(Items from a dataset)
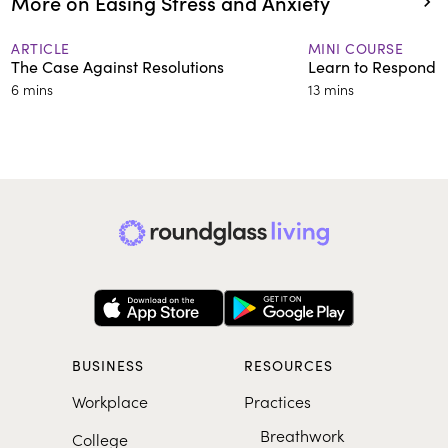
More on Easing Stress and Anxiety
ARTICLE
MINI COURSE
The Case Against Resolutions
Learn to Respond 
6 mins
13 mins
BUSINESS
RESOURCES
Workplace
Practices
Breathwork
College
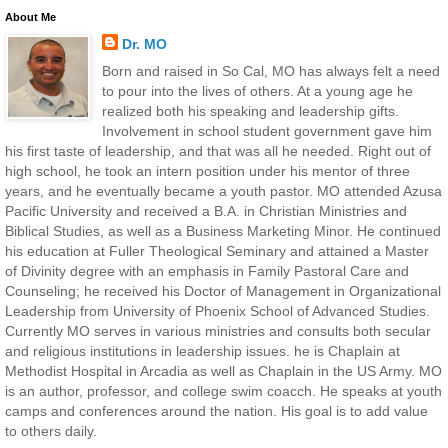
About Me
Dr. MO
Born and raised in So Cal, MO has always felt a need
to pour into the lives of others. At a young age he
realized both his speaking and leadership gifts.
Involvement in school student government gave him
his first taste of leadership, and that was all he needed. Right out of
high school, he took an intern position under his mentor of three
years, and he eventually became a youth pastor. MO attended Azusa
Pacific University and received a B.A. in Christian Ministries and
Biblical Studies, as well as a Business Marketing Minor. He continued
his education at Fuller Theological Seminary and attained a Master
of Divinity degree with an emphasis in Family Pastoral Care and
Counseling; he received his Doctor of Management in Organizational
Leadership from University of Phoenix School of Advanced Studies.
Currently MO serves in various ministries and consults both secular
and religious institutions in leadership issues. he is Chaplain at
Methodist Hospital in Arcadia as well as Chaplain in the US Army. MO
is an author, professor, and college swim coacch. He speaks at youth
camps and conferences around the nation. His goal is to add value
to others daily.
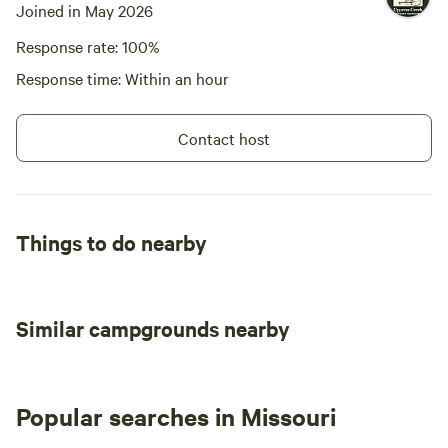
Joined in May 2026
Response rate: 100%
Response time: Within an hour
Contact host
Things to do nearby
Similar campgrounds nearby
Popular searches in Missouri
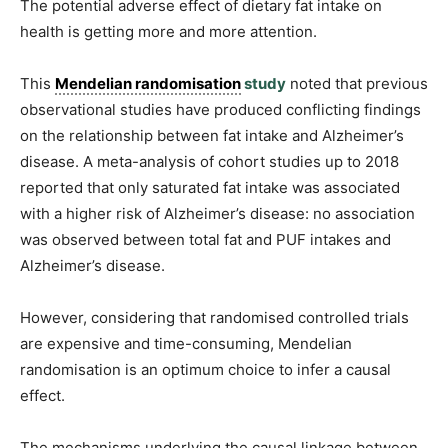
The potential adverse effect of dietary fat intake on
health is getting more and more attention.
This
Mendelian randomisation
study
noted that previous
observational studies have produced conflicting findings
on the relationship between fat intake and Alzheimer’s
disease. A meta-analysis of cohort studies up to 2018
reported that only saturated fat intake was associated
with a higher risk of Alzheimer’s disease: no association
was observed between total fat and PUF intakes and
Alzheimer’s disease.
However, considering that randomised controlled trials
are expensive and time-consuming, Mendelian
randomisation is an optimum choice to infer a causal
effect.
The mechanisms underlying the causal linkage between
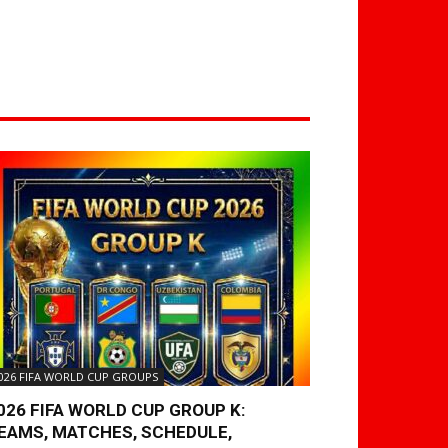
026 FIFA WORLD CUP GROUPS
026 FIFA WORLD CUP GROUP K:
EAMS, MATCHES, SCHEDULE,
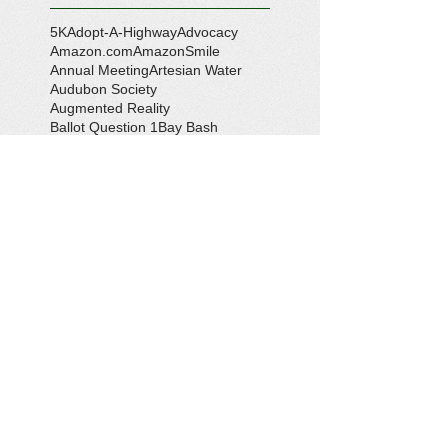
5K
Adopt-A-Highway
Advocacy
Amazon.com
AmazonSmile
Annual Meeting
Artesian Water
Audubon Society
Augmented Reality
Ballot Question 1
Bay Bash
Beautification
Belle Isle State Park
Bill Estell
Bob Parker
Book Review
Boy Scouts
Broadband
CCL
COVID-19
Callao
Callao Revitalization
Carbon Tax
Changing Ocean
Channing Reynolds
Chase Kitchen
Chesapeake Bay
Citizens Climate Lobby
Climate
Climate Change
Coan River
Cockrell's Marine Railway
Community Development
Community Problem Solvers
Community Service
Congressman Rob Wittman
Creek Clean-up
Creek Cleanup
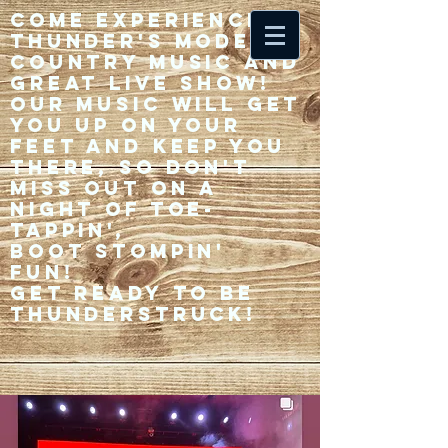
Come experience 33
Thunder's modern
country music and
great live show!
Our music will get
you up on your
feet and keep you
there, so don't
miss out on a
night of toe-
tappin',
Boot stompin'
fun!
Get ready to be
thunderstruck!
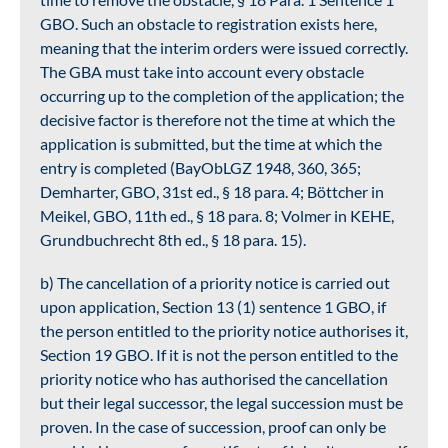
GBO. Such an obstacle to registration exists here,
meaning that the interim orders were issued correctly.
The GBA must take into account every obstacle
occurring up to the completion of the application; the
decisive factor is therefore not the time at which the
application is submitted, but the time at which the
entry is completed (BayObLGZ 1948, 360, 365;
Demharter, GBO, 31st ed., § 18 para. 4; Böttcher in
Meikel, GBO, 11th ed., § 18 para. 8; Volmer in KEHE,
Grundbuchrecht 8th ed., § 18 para. 15).
b) The cancellation of a priority notice is carried out
upon application, Section 13 (1) sentence 1 GBO, if
the person entitled to the priority notice authorises it,
Section 19 GBO. If it is not the person entitled to the
priority notice who has authorised the cancellation
but their legal successor, the legal succession must be
proven. In the case of succession, proof can only be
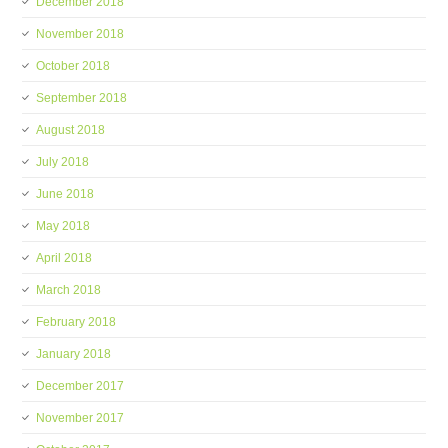
December 2018
November 2018
October 2018
September 2018
August 2018
July 2018
June 2018
May 2018
April 2018
March 2018
February 2018
January 2018
December 2017
November 2017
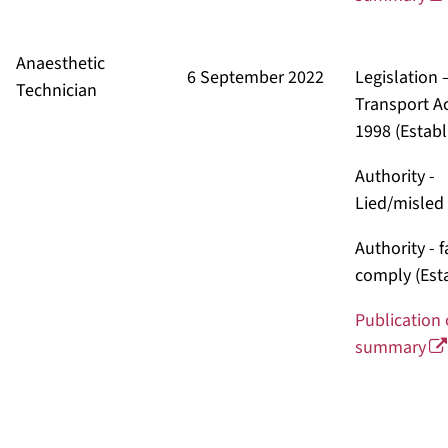
Anaesthetic
6 September 2022
Legislation 
Technician
Transport A
1998
(Establ
Authority -
Lied/misled
Authority - 
comply
(Est
Publication 
summary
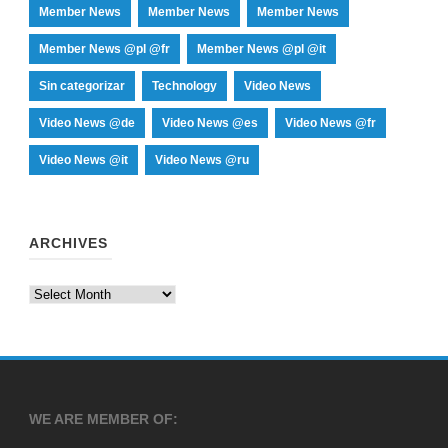
Member News
Member News
Member News
Member News @pl @fr
Member News @pl @it
Sin categorizar
Technology
Video News
Video News @de
Video News @es
Video News @fr
Video News @it
Video News @ru
ARCHIVES
Archives
WE ARE MEMBER OF:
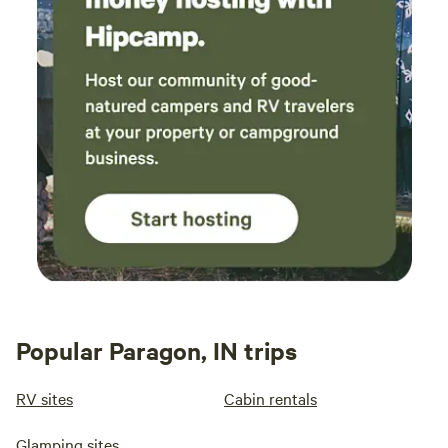
Popular Paragon, IN trips
RV sites
Cabin rentals
Glamping sites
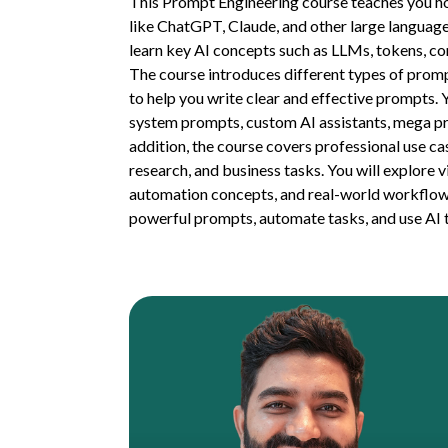
This Prompt Engineering course teaches you ho
like ChatGPT, Claude, and other large language 
learn key AI concepts such as LLMs, tokens, co
The course introduces different types of prom
to help you write clear and effective prompts. 
system prompts, custom AI assistants, mega pr
addition, the course covers professional use ca
research, and business tasks. You will explore 
automation concepts, and real-world workflows.
powerful prompts, automate tasks, and use AI t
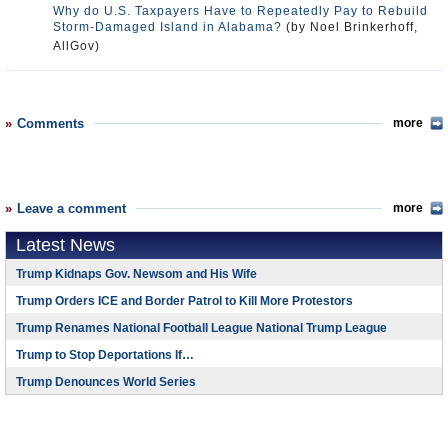
Why do U.S. Taxpayers Have to Repeatedly Pay to Rebuild
Storm-Damaged Island in Alabama?
(by Noel Brinkerhoff,
AllGov)
Comments
more
Leave a comment
more
Latest News
Trump Kidnaps Gov. Newsom and His Wife
Trump Orders ICE and Border Patrol to Kill More Protestors
Trump Renames National Football League National Trump League
Trump to Stop Deportations If…
Trump Denounces World Series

*About this task*:
Each line above that contains the string "Trump" should be copied.

*Solution*:
Trump Kidnaps Gov. Newsom and His Wife
Trump Orders ICE and Border Patrol to Kill More Protestors
Trump Renames National Football League National Trump League
Trump to Stop Deportations If…
Trump Denounces World Series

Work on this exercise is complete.